To be sure, the Apple bulls run strong on Wall Street even on demand-supply concerns. However, any new weakness in Apple’s stock may offer a rare buying opportunity into the iPhone maker.
By its current metrics, Apple’s stock is not cheap — but it’s not expensive either. Considering that Apple has transitioned more of its business to recurring revenue sales that produce higher margins over the last decade, one can argue it justifies a higher price multiple.
Moreover, when measured against one of its main competitors, Microsoft (MSFT), Apple is trading at a discount based on those same metrics.
The company also has multiple tailwinds on hardware and services, such as user growth, average selling price, and increased installed base penetration.
Apple has been an American success story several times over. Despite the high valuation, it could be an expensive but good long-term stock to hold.
Tesla’s slowing down in the delivery race
Tesla’s streak of record quarterly deliveries took a hit recently, with its quarterly deliveries falling behind for the first time in years, attributed to more competition from “new energy” mobility players.
The EV leader delivered 254,695 cars during the quarter that ended in June. This was fewer than expected and down by nearly 60,000 from the previous quarter.
Meanwhile, China’s “new energy” player BYD (Build Your Dreams) raced past Elon Musk’s Tesla as the world’s biggest electric vehicle (EV) producer by sales in the first half of 2022.
Based in Shenzhen City of south China’s Guangdong Province, BYD sold about 641,000 vehicles in the first six months of 2022, with a year-on-year increase of over 300 percent, while around 564,000 vehicles were sold by Tesla during the same period, according to company filings.
Several reasons have been cited for Tesla’s slowdown. For one, China’s zero-tolerance policy has hurt its Shanghai factory output – Tesla had to halt production at its largest factory for weeks because of citywide lockdowns. Tesla is also having trouble ramping up production at its newest factories in Germany and Texas, which Elon has called “gigantic money furnaces”.
Tesla’s new enemy could be “new energy”.
While Tesla’s famous for its battery-only whips, plug-in hybrids have a battery plus a regular engine for longer journeys — but are still considered “zero-emission” under China’s sales rules. That means they get the benefit of less range anxiety but just as much subsidy support. That flexible NEV status helped BYD quadruple deliveries to 641K cars in the first half of the year, compared to Tesla’s 565K.
Some of Tesla’s recent share price drop comes from Tesla investors worrying that Musk is getting sidetracked by his purchase of Twitter, which Musk has now pulled the plug on.
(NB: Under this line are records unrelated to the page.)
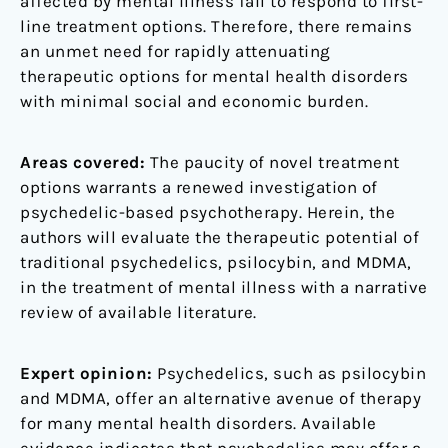
affected by mental illness fail to respond to first-
line treatment options. Therefore, there remains
an unmet need for rapidly attenuating
therapeutic options for mental health disorders
with minimal social and economic burden.
Areas covered:
The paucity of novel treatment
options warrants a renewed investigation of
psychedelic-based psychotherapy. Herein, the
authors will evaluate the therapeutic potential of
traditional psychedelics, psilocybin, and MDMA,
in the treatment of mental illness with a narrative
review of available literature.
Expert opinion:
Psychedelics, such as psilocybin
and MDMA, offer an alternative avenue of therapy
for many mental health disorders. Available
Sure, there could be more share price volatility in the short term. But with Tesla’s early moves in the EV industry already paying off and the company far ahead of younger EV startups, its stock could continue to be a long-term play in the EV space, particularly at today’s bargain price.
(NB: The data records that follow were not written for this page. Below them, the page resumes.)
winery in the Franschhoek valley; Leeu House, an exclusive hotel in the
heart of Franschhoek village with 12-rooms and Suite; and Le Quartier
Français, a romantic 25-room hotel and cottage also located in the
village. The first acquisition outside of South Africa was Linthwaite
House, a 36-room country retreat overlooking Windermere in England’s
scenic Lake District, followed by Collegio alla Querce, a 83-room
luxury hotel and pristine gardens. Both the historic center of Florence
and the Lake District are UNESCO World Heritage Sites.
However, Tesla missed estimates for second-quarter deliveries. And while the bulls will tell you that these numbers were in line and blame things on the Shanghai shutdown.
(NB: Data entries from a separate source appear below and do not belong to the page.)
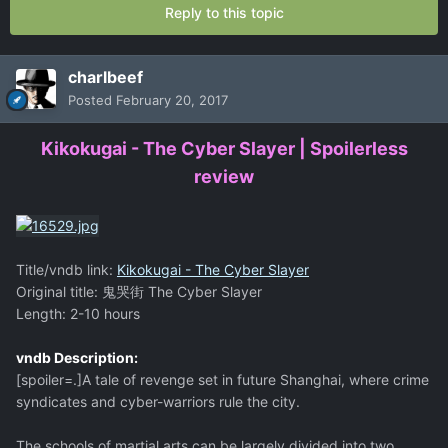
Reply to this topic
charlbeef
Posted
February 20, 2017
Kikokugai - The Cyber Slayer | Spoilerless
review
Title/vndb link:
Kikokugai - The Cyber Slayer
Original title: 鬼哭街 The Cyber Slayer
Length: 2-10 hours
vndb Description:
[spoiler=.]A tale of revenge set in future Shanghai, where crime
syndicates and cyber-warriors rule the city.
The schools of martial arts can be largely divided into two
Now that Tesla has four factories in operation, the company will need to prove it can ramp production and deliveries significantly. We are going to see a lot of estimates in the 375,000 area or even higher for the current quarter.
It will be interesting to see if Tesla needs to reduce prices or introduce lower-priced model variants to get that kind of sales unit volume that BYD’s grabbing.